Stringmetrics

This is a Rust library for approximate string matching that implements simple algorithms such has Hamming distance, Levenshtein distance, Jaccard similarity, and more, as well as a competent spellchecker that handles Hunspell dictionaries.

This package comes with a library for programatic use, as well as a command line interface.

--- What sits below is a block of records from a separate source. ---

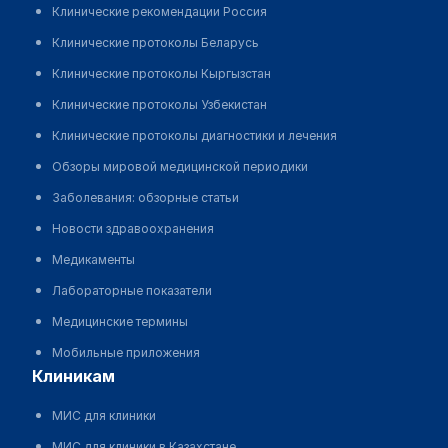
Клинические рекомендации Россия
Клинические протоколы Беларусь
Клинические протоколы Кыргызстан
Клинические протоколы Узбекистан
Клинические протоколы диагностики и лечения
Обзоры мировой медицинской периодики
Заболевания: обзорные статьи
Новости здравоохранения
Медикаменты
Лабораторные показатели
Медицинские термины
Мобильные приложения
клиникам
МИС для клиники
МИС для клиники в Казахстане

The library is usable via WASM.

Crate info: https://crates.io/crates/stringmetrics

Crate docs: https://docs.rs/stringmetrics/.

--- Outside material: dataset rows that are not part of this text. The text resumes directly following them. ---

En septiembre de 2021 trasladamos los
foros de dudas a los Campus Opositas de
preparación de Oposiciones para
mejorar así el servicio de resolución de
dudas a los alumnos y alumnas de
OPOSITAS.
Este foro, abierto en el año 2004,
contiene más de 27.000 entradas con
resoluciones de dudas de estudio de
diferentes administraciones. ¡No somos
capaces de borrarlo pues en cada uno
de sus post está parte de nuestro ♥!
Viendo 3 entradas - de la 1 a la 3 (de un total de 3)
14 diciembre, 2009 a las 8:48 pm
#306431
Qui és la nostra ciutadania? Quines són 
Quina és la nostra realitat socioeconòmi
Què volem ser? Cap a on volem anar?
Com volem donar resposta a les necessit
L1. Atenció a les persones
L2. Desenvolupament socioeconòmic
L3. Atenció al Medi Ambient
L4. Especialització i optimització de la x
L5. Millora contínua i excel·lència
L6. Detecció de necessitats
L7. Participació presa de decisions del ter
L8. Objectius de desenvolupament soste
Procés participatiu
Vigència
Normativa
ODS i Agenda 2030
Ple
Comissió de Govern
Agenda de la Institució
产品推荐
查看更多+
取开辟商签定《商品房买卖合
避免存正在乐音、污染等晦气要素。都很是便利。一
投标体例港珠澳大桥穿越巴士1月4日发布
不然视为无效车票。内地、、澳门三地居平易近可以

Crate source: https://github.com/pluots/stringmetrics-rust

Stringmetric Algorithms

One of the main purposes of this library is to provide a variety of string metric functions. These include a few Levenshtein implementations (including limit/max, weighted, and generic), Jaccard index, and a Hamming implementation. These are all found in the algorithms module.

Spellcheck

This is a spellchecker written completely in Rust. While maintaining compatibility with the venerable Hunspell dictionary format, it does not rely on Hunspell or any other underlying checker. NOTE: Spellchecker is currently in alpha.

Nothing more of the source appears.